There was a suggestion that the booking systems could be upgraded to improve user experiences, for example having a map displaying different vaccination venues, sharing live waiting times or having an app to cover all aspects of the vaccination programme (e.g., appointments, vaccine certification) in a single place.
Venues and vaccination experience
As discussed in Chapter 3, participants' practical experiences of being vaccinated were positive. In line with this, they did not tend to feel that the current system required significant change. However, considerations were raised in relation to the following key features of vaccination venues: proximity to home/ease of getting to the venue; type of setting; Covid-19 safety; and vaccination staff.
Ensuring that people could get to a vaccination centre on foot was the ideal scenario. While participants had typically not had to travel far to be vaccinated, they noted that the journeys could be difficult when people were unable to travel by car. In some cases, this had led to participants having to incur expense by travelling by taxi. These issues of access were more pronounced in rural areas.
Several ways in which people could be vaccinated closer to home or in more convenient locations were suggested:
- vaccinations being delivered in GP surgeries, pharmacies and local health centres
- mobile vaccination venues in rural areas
- greater choice of venues so individuals can select the one most convenient for them.

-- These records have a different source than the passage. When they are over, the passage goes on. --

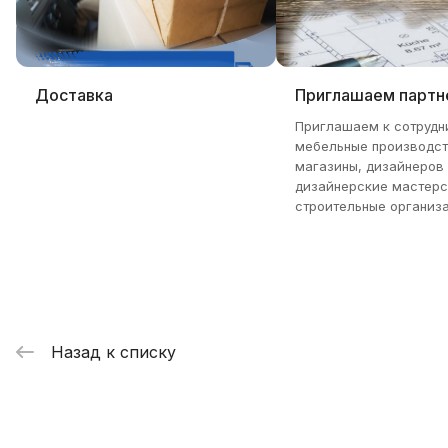
Доставка
Приглашаем партн
Приглашаем к сотрудн
мебельные производст
магазины, дизайнеров
дизайнерские мастерс
строительные организа
Назад к списку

Among those who had a preference for being vaccinated in their GP surgery or local pharmacy, trust and familiarity with the settings as vaccination venues also played a role. However, there was some acknowledgement that these professionals may be too busy to deliver the vaccination programme.
Ensuring that venues were 'Covid-safe' was a further factor considered important in an ideal scenario, particularly for vulnerable groups. In real terms, this meant ensuring that there were enough venues to prevent them being crowded (there were those who had experience of long queues, particularly at booster vaccination centres with increased risk of catching Covid-19) and that they are clean.
While not a widespread issue, a desire for greater privacy while being vaccinated was also requested by a small number of participants.
Reflecting typical experiences of the current vaccination programme, participants stressed the importance of staff being friendly and welcoming, recognising that people can feel nervous.
Ensuring that staff have the training and skills to support those with additional support needs (for example, autism) to have a positive vaccination experience was also important.
Finally, although this method of administration is not currently available, there was a desire for a nasal spray Covid-19 vaccine to be made available for children, those with needle phobias and those with certain additional needs.